━━━━━ RECORDS
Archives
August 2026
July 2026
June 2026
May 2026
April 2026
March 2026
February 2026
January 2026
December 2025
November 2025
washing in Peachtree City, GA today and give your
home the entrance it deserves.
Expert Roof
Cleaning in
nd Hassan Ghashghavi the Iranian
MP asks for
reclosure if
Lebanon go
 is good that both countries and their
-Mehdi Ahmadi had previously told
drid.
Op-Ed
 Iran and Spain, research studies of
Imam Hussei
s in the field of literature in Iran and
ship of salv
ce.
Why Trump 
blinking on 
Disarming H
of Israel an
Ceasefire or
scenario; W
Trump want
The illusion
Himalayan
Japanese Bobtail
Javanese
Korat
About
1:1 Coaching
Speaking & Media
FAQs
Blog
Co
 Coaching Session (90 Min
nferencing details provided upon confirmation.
━━━━━━━━━━
━━━━━ RECORDS
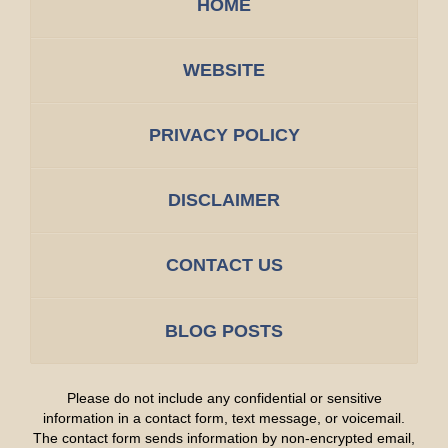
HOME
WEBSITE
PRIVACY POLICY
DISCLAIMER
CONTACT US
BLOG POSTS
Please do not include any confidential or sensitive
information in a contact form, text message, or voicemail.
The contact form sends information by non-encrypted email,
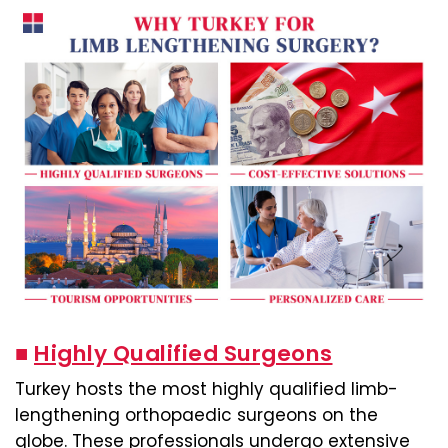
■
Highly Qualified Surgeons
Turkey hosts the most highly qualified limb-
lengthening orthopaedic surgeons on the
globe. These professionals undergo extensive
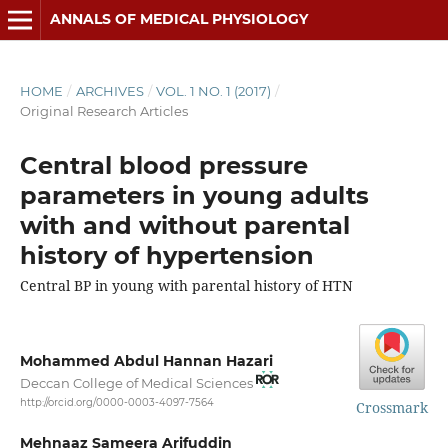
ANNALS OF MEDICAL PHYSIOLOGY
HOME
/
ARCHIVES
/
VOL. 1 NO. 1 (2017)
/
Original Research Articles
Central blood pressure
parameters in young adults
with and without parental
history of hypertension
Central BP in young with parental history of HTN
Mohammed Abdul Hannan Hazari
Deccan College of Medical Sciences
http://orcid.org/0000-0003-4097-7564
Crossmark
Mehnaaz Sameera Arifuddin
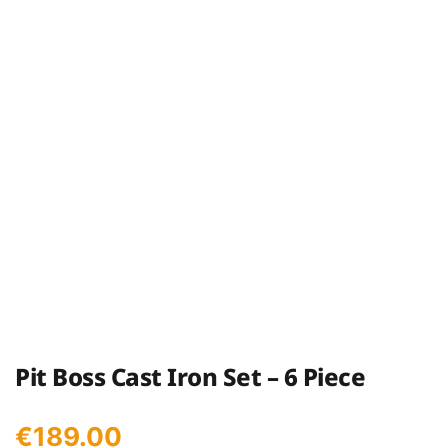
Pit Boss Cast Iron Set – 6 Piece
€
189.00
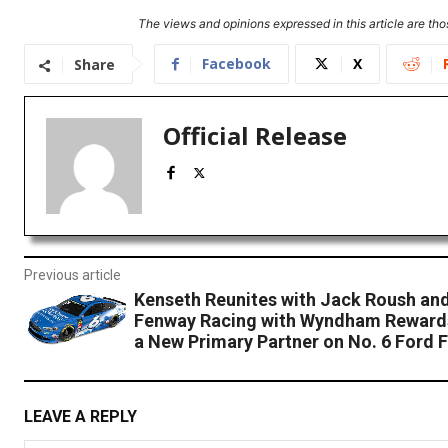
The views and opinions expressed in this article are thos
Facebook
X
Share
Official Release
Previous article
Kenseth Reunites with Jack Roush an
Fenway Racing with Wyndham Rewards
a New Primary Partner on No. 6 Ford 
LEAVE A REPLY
━━━━━━━━━━
*WHAT THE TASK ASKS:* Your answer must be the lines above from the one containing "is good that both countries and their" to the one containing "nferencing details provided", both included, restated word for word.

*ANSWER SECTION:*
 is good that both countries and their
-Mehdi Ahmadi had previously told
drid.
Op-Ed
 Iran and Spain, research studies of
Imam Hussei
s in the field of literature in Iran and
ship of salv
ce.
Why Trump 
blinking on 
Disarming H
of Israel an
Ceasefire or
scenario; W
Trump want
The illusion
Himalayan
Japanese Bobtail
Javanese
Korat
About
1:1 Coaching
Speaking & Media
FAQs
Blog
Co
 Coaching Session (90 Min
nferencing details provided upon confirmation.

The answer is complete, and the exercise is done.